Библиотекой в особняке Гаспаров служила большая восьмиугольная комната без окон. В высоту она занимала два этажа здания; на антресоли вела винтовая лестница ручной работы. Книжные полки закрывали стены так плотно, что между ним нельзя было просунуть и карандаш. Золотое тиснение, переплет благородных тонов – все это в мягком сиянии ламп.
Такая огромная библиотека в частном владении не попадалась Жас ни разу. А как здесь пахло! Аромат старинных книг не спутаешь ни с чем, и девушка спросила Тео, сколько лет самым древним томам. Тот прошел к дальней стене и снял с полки книгу в черном кожаном переплете.
Жас благоговейно взяла ее, вдыхая аромат времени.
Тео улыбнулся.
– Открой. Не бойся.
Средневековый манускрипт писали еще гусиным пером. Иллюстрации выполнялись темперой с помощью тонкой кисти. Цвета и сейчас казались такими же яркими, как несколько столетий назад.
Жас вернула книгу хозяину.
В детстве домашняя библиотека служила ей убежищем. Она притягивала. Когда Жас расстраивалась или сердилась, успокоить ее могла только взятая с полки книга. Раскрывая обложку, касаясь гладких страниц, вдыхая запах бумаги, кожи, даже чернил, она испытывала умиротворение и сосредоточенность.
Дедушка чувствовал то же самое. И в его библиотеке пахло так же, как здесь. Жас вдруг испытала резкий приступ тоски: захотелось в Париж, к брату и даже на рю де Сент-Пьер, где располагалась семейная мастерская.

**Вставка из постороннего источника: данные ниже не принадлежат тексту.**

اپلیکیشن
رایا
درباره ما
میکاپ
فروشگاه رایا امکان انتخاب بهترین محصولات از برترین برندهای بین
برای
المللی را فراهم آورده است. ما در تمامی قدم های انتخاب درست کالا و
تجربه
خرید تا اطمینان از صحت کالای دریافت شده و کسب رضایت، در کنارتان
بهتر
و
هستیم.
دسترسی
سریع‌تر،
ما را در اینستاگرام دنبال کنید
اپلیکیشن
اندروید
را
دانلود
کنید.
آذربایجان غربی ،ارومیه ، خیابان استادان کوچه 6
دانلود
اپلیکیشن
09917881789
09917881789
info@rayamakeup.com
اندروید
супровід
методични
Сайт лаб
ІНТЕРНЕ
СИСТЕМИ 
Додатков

Тео показал ей еще несколько редких старинных томов.
– Им место в музее, – заметила она.
– Знаю. Нам давно следовало подарить эти раритеты Британской библиотеке. Но мои дорогие тетушки трясутся над каждым экспонатом семейной коллекции сокровищ, они ни за что не согласятся расстаться с книгами. Это давняя история.
– Как я их понимаю! Ты здесь обнаружил то письмо? В книге?

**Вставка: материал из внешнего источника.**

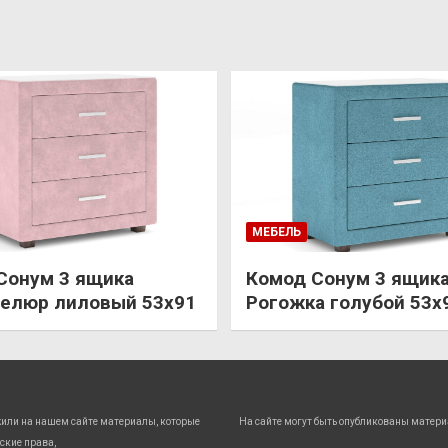
МЕБЕЛЬ
Сонум 3 ящика
Комод Сонум 3 ящик
елюр лиловый 53х91
Рогожка голубой 53х
жили на нашем сайте материалы, которые
На сайте могут быть опубликованы матери
ские права,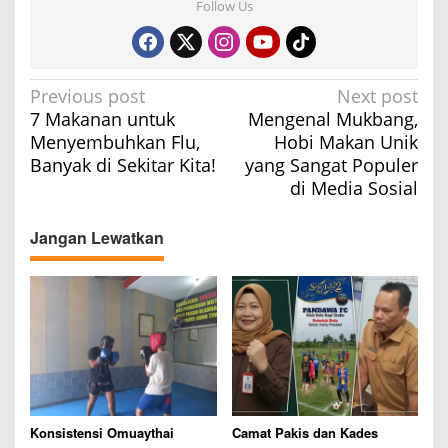
Follow Us
P
Previous post
Next post
7 Makanan untuk
Mengenal Mukbang,
o
Menyembuhkan Flu,
Hobi Makan Unik
s
Banyak di Sekitar Kita!
yang Sangat Populer
t
di Media Sosial
n
a
Jangan Lewatkan
v
i
g
a
t
i
o
Konsistensi Omuaythai
Camat Pakis dan Kades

– Пойдем, я покажу. Это наверху.
Они забрались наверх по чугунной винтовой лесенке. С такой упасть – костей не соберешь, подумала Жас. Верхняя площадка находилась на уровне второго этажа.
Тео провел ее к дальней группе стеллажей.
– Этот раздел посвящен Виктору Гюго. Книги, написанные им и про него. Довольно много первых прижизненных изданий. Некоторые с посвящением: Фантин или Фантин и Пьеру.
Рядом со стеллажами располагалось старое уютное кресло зеленой кожи. Тут же стоял деревянный стол с ножками в виде птичьих лап. На нем лежало несколько книг.
– Здесь было любимое место дедушки. Он мог часами просиживать за книгой. А Виктор Гюго – один из его любимых авторов.
Тео коснулся спинки кресла, сжал пальцы.
– Когда дед умер…
Он замолчал и прочистил горло. Потом заговорил снова:
– Когда он умер, я помогал тетушкам разбирать его вещи. И заглянул сюда – проверить, не осталось ли что-нибудь важное. Повсюду валялись груды журналов, какие-то документы. Книги, больше десятка, открыты на разных страницах, с закладками. Папка с письмами. Оказывается, последние пять лет дедушка вел переписку с исследователями творчества Гюго. Мне потребовалось несколько дней – разобрать все материалы и понять, чем он вообще занимался.